START EXCERPTED RECORDS

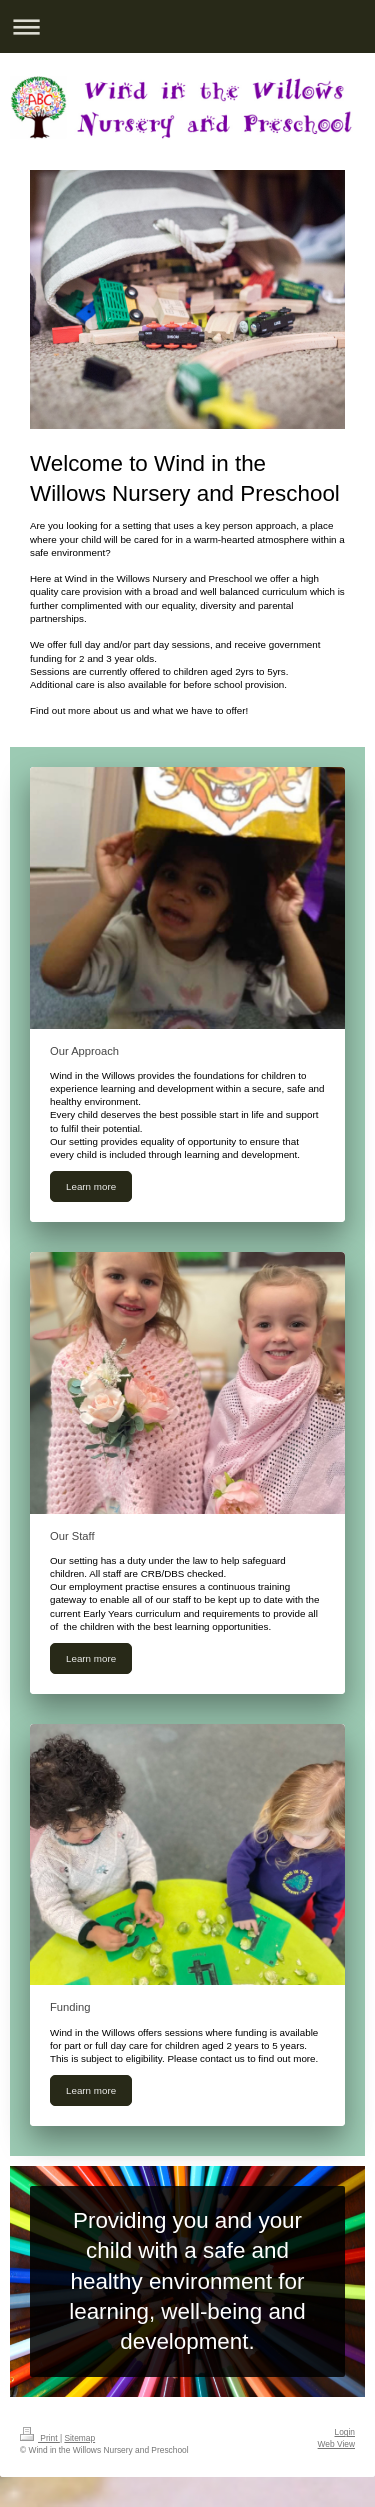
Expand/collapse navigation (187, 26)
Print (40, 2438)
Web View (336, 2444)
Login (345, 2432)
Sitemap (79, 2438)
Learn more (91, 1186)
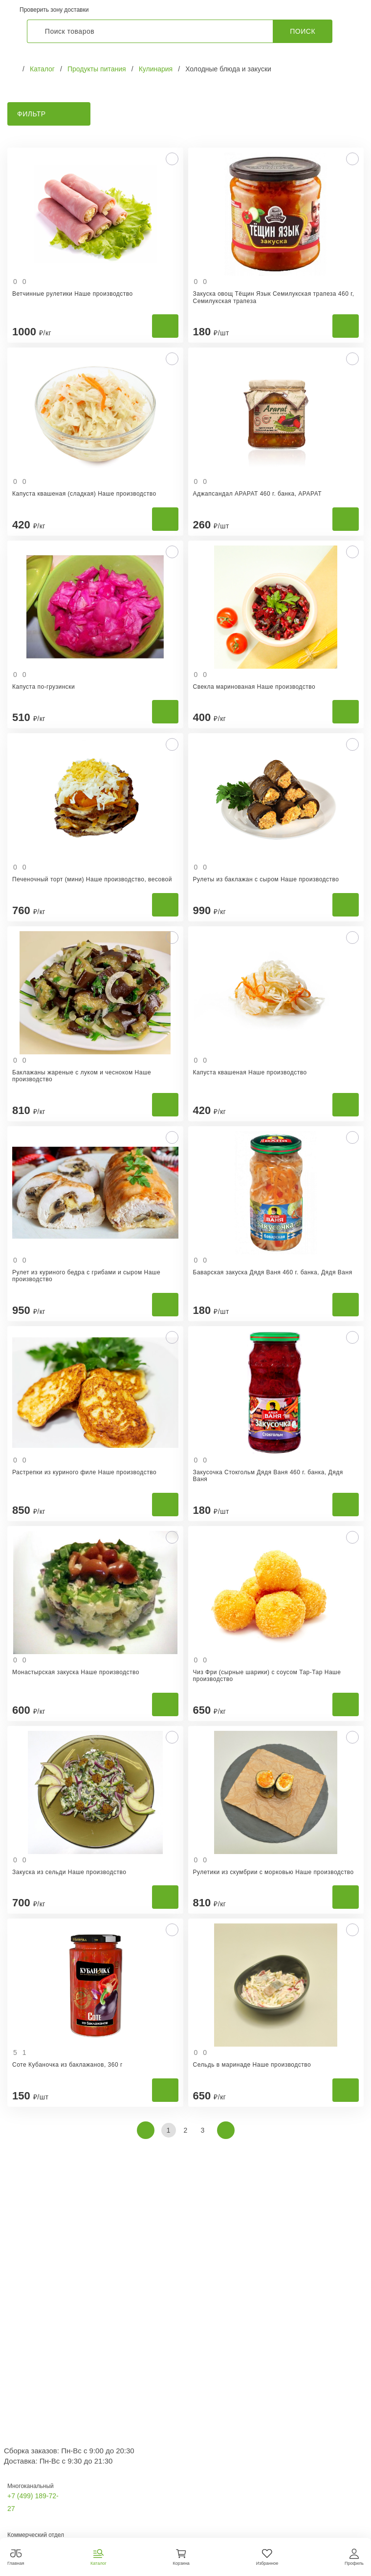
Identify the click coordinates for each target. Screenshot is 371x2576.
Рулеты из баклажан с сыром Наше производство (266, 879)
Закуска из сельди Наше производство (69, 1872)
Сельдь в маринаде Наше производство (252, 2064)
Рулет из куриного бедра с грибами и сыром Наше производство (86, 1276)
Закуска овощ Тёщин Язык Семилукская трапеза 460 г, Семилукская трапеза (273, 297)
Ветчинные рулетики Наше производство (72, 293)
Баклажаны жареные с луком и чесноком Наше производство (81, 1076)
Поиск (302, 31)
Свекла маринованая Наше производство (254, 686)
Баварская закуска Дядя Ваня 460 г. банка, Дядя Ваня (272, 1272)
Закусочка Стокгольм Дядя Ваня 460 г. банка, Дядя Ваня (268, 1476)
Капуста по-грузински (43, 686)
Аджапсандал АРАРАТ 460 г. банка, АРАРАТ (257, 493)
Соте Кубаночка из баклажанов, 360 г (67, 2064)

END EXCERPTED RECORDS
START EXCERPTED RECORDS

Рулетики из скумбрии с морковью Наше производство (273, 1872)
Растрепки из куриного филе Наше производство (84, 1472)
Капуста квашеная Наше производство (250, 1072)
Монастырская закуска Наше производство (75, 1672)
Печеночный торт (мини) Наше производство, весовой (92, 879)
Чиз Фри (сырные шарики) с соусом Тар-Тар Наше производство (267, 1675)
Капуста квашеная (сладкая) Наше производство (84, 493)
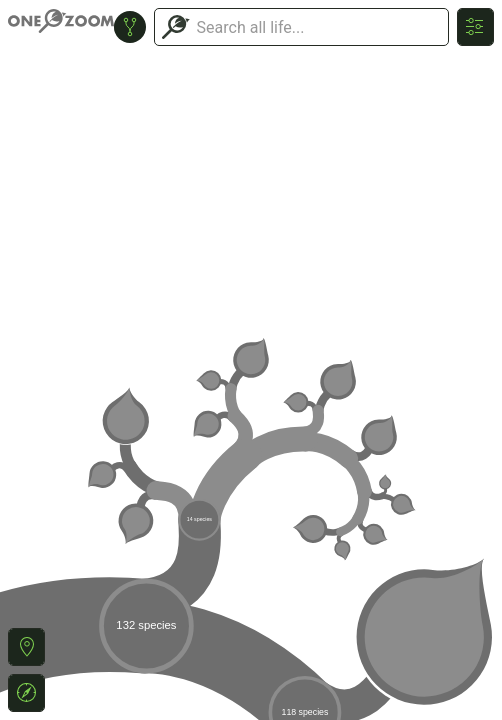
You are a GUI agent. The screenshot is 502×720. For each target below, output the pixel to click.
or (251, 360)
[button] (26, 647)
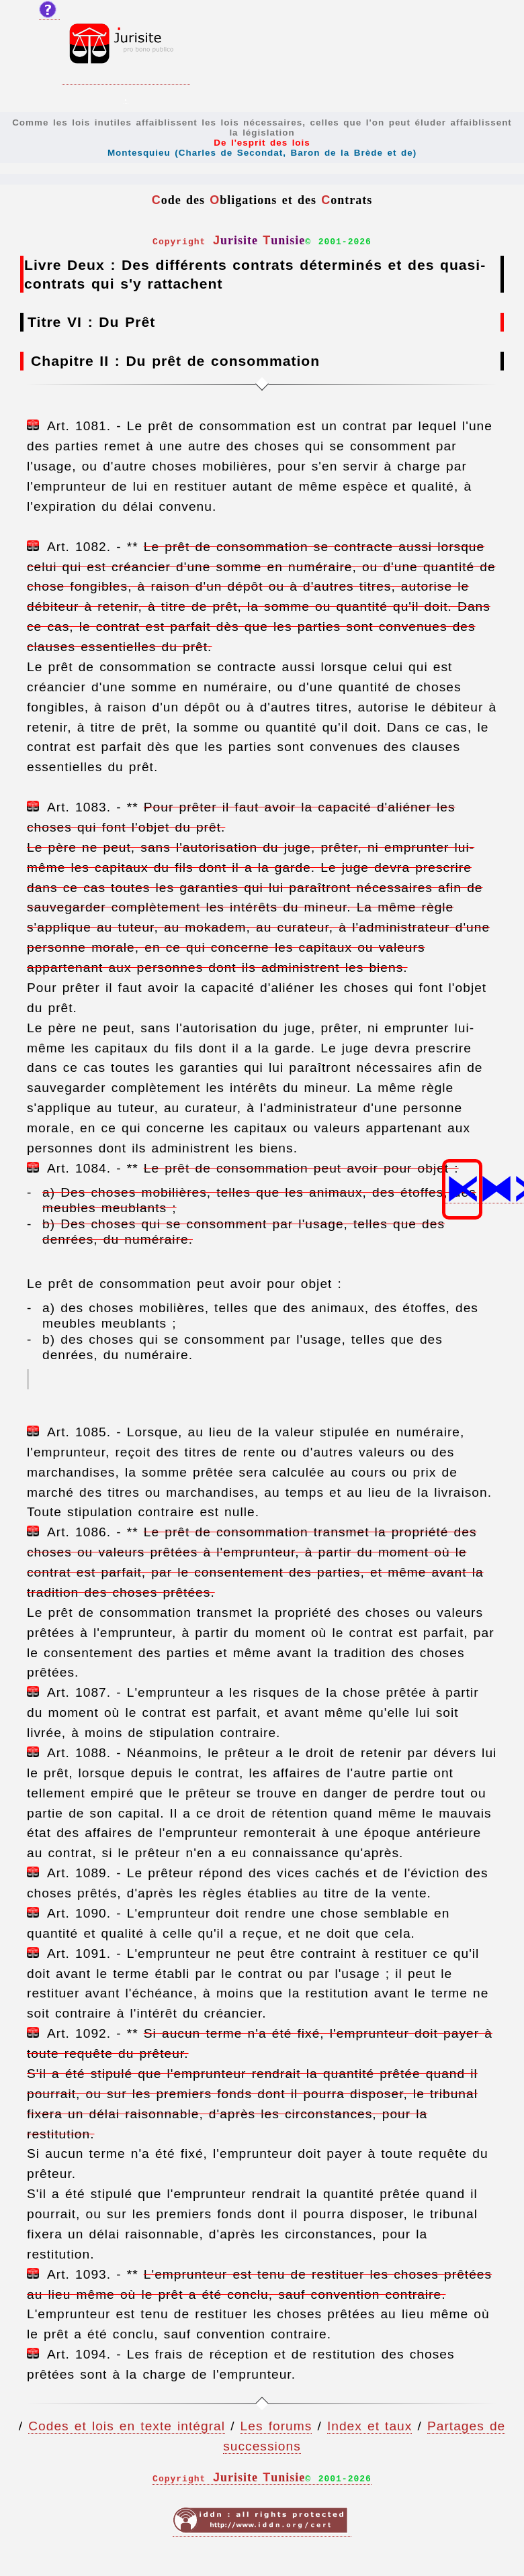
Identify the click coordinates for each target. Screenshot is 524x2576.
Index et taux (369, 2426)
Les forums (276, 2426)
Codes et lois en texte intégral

END EXCERPTED RECORDS
START EXCERPTED RECORDS

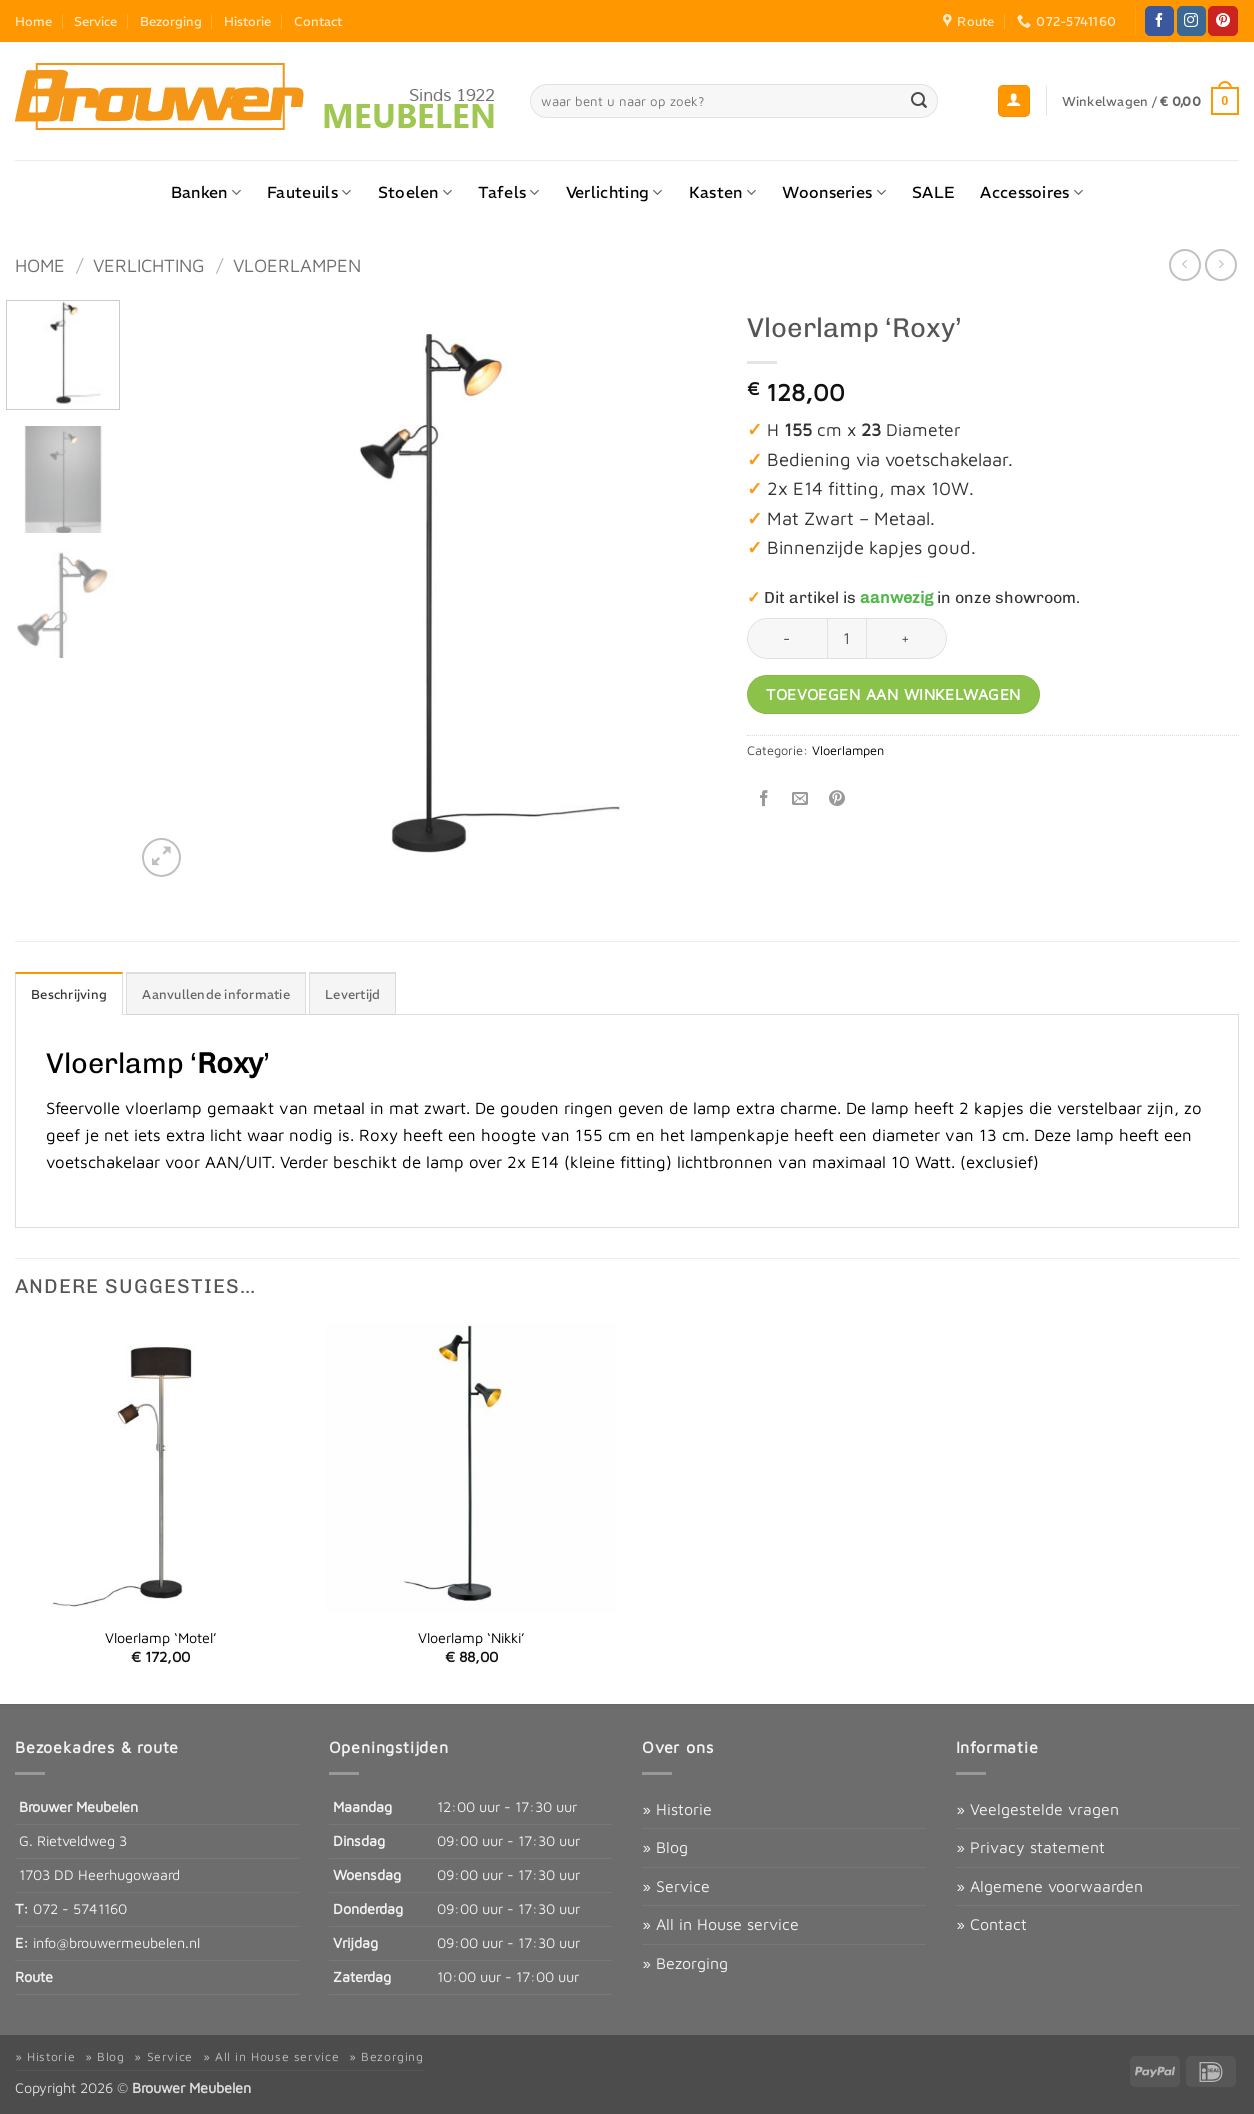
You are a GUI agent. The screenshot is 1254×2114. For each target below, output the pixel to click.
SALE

END EXCERPTED RECORDS

In the data above, find the line that contains "Рулетики из скумбрии" and the line that contains "Монастырская закуска Наше". Repeat exactly those lines and every line between them, and only those.

Рулетики из скумбрии с морковью Наше производство (273, 1872)
Растрепки из куриного филе Наше производство (84, 1472)
Капуста квашеная Наше производство (250, 1072)
Монастырская закуска Наше производство (75, 1672)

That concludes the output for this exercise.